Dynamic Context Pruning for Efficient and Interpretable Autoregressive Transformers

Authors: Sotiris Anagnostidis, Dario Pavllo, Luca Biggio, Lorenzo Noci, Aurelien Lucchi, Thomas Hofmann

NeurIPS 2023 | Conference PDF | Archive PDF | Plain Text | LLM Run Details

Reproducibility Variable Result LLM Response
Research Type Experimental Our empirical findings demonstrate that we can effectively prune up to 80% of the context without significant performance degradation on downstream tasks, offering a valuable tool for mitigating inference costs. Our reference implementation achieves up to 2 increase in inference throughput and even greater memory savings.
Researcher Affiliation Collaboration µETH Zürich νML, CSEM SA τUniversity of Basel
Pseudocode No No explicit pseudocode or algorithm block labeled 'Pseudocode' or 'Algorithm' was found. The paper provides mathematical equations and descriptions of the method.
Open Source Code Yes We have also released the code as part of the supplementary material, including scripts on how to reproduce our results.
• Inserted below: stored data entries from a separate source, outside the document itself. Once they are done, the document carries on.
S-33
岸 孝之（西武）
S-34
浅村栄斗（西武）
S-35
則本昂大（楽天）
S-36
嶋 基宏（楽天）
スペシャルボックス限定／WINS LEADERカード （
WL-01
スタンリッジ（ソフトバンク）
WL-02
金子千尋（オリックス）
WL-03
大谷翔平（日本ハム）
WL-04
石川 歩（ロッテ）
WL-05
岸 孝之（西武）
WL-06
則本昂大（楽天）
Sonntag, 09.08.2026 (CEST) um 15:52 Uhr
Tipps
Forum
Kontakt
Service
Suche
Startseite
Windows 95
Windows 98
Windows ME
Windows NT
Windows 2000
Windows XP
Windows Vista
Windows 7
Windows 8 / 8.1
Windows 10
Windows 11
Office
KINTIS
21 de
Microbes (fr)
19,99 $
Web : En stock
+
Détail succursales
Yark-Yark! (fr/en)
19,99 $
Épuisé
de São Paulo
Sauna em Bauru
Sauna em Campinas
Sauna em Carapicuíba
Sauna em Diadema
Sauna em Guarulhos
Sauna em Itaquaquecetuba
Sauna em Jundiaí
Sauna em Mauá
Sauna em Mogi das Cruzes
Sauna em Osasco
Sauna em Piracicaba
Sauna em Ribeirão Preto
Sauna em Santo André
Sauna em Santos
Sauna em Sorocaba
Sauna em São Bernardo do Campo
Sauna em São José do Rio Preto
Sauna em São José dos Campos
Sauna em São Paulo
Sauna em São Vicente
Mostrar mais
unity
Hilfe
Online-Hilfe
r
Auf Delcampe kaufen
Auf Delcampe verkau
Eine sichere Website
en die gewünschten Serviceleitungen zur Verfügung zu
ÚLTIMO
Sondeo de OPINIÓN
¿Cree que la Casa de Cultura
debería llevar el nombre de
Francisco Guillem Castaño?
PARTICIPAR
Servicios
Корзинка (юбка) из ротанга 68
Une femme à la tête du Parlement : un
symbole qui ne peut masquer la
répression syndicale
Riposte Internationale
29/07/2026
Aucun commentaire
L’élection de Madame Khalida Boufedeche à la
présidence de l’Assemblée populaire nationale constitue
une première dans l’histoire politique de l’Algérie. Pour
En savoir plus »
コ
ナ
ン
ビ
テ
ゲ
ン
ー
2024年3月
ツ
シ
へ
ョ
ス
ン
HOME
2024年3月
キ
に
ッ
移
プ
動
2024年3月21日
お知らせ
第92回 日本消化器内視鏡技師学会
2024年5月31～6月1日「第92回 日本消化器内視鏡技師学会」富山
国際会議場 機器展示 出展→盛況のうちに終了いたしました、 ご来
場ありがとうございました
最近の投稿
Additionally, trained models will be released for further research.
Open Datasets Yes We fine-tune pretrained GPT-2 models 1, that support a context size of up to 1024 tokens, on a subset of the English Wikipedia 20220301.en and English bookcorpus datasets. We keep a separate test set where we report perplexity after training. All models shown, for a fair comparison, were fine-tuned using the same lightweight training setup as described in Appendix A. The datasets are provided by huggingface at https://huggingface.co/datasets/wikipedia and https: //huggingface.co/datasets/bookcorpus respectively.
Dataset Splits No The paper mentions training on subsets of Wikipedia and BookCorpus datasets and keeping a separate test set, but it does not specify explicit train/validation/test splits (e.g., percentages or counts for a validation set) for the main language modeling task.
Hardware Specification Yes We measure throughput using the optimal batch size on an NVIDIA RTX A5000 GPU.
Software Dependencies No The paper mentions 'flash-attention as provided by the scaled_dot_product_attention in pytorch-2.02', but does not list multiple key software components with their specific version numbers (e.g., Python, other libraries, CUDA).
Experiment Setup Yes We fine-tune pretrained models on a subset of the English Wikipedia 20220301.en and English bookcorpus datasets, for a total of 25000 steps with a batch size of 6. The datasets are provided by huggingface at https://huggingface.co/datasets/wikipedia and https: //huggingface.co/datasets/bookcorpus respectively. We use a learning rate of 1e 4 for the small and medium models and 5e 5 for the large and xl models with the Adam optimizer. We do not use any weight decay or any scheduler for the learning rate.